_Work instruction_
The copy should begin at the line containing "philip@pipaltree.org.uk" and end with the last line below, every line exact and no picture included.

[[ Available data open ]]

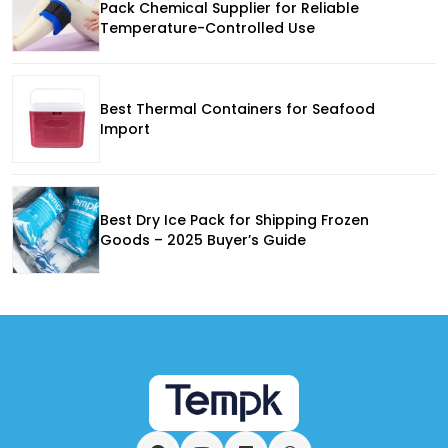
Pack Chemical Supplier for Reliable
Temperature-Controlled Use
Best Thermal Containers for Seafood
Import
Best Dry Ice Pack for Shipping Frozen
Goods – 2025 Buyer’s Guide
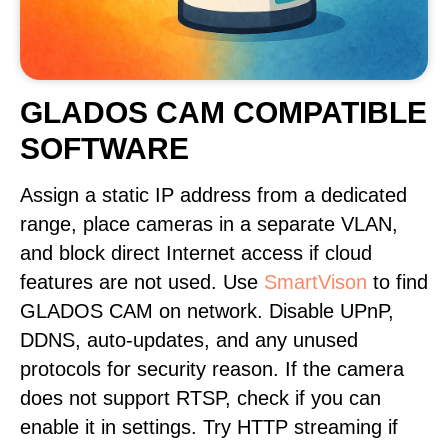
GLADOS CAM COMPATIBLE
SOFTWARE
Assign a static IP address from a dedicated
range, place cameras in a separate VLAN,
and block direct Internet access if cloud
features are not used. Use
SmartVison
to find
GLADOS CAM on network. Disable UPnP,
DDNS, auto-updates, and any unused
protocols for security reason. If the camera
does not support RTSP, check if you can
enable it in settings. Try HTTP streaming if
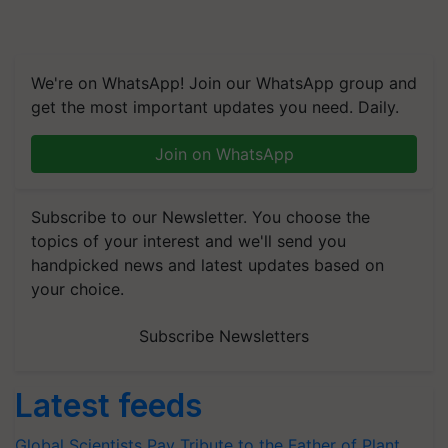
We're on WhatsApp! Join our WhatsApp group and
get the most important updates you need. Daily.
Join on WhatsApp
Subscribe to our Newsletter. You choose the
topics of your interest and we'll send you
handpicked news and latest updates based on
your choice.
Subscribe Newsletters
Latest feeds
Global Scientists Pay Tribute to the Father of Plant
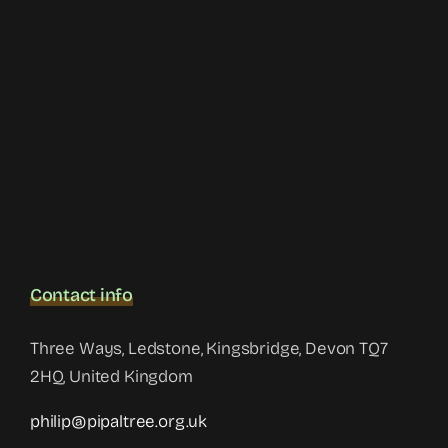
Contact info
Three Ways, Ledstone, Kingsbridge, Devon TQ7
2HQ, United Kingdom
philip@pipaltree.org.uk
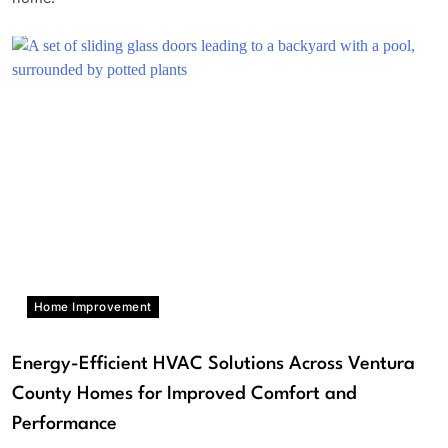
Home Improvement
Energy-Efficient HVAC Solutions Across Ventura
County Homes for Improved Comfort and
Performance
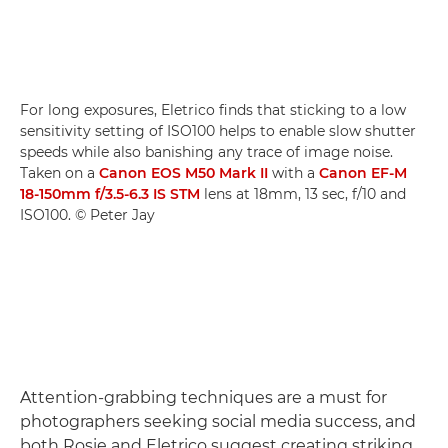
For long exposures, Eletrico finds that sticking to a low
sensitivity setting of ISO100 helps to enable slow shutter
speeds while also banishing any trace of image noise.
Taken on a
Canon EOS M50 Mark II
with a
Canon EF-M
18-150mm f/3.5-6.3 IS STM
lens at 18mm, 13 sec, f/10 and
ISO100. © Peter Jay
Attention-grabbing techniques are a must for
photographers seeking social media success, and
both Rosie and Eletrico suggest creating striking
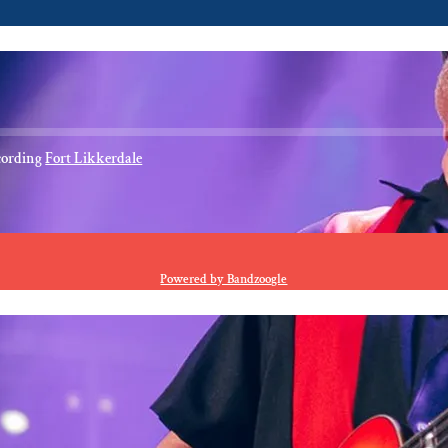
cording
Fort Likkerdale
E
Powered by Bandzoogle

[[ Available data closed ]]

_Task solution_
philip@pipaltree.org.uk
Home Improvement
Energy-Efficient HVAC Solutions Across Ventura
County Homes for Improved Comfort and
Performance
For long exposures, Eletrico finds that sticking to a low
sensitivity setting of ISO100 helps to enable slow shutter
speeds while also banishing any trace of image noise.
Taken on a
Canon EOS M50 Mark II
with a
Canon EF-M
18-150mm f/3.5-6.3 IS STM
lens at 18mm, 13 sec, f/10 and
ISO100. © Peter Jay
Attention-grabbing techniques are a must for
photographers seeking social media success, and
both Rosie and Eletrico suggest creating striking
cording
Fort Likkerdale
E
Powered by Bandzoogle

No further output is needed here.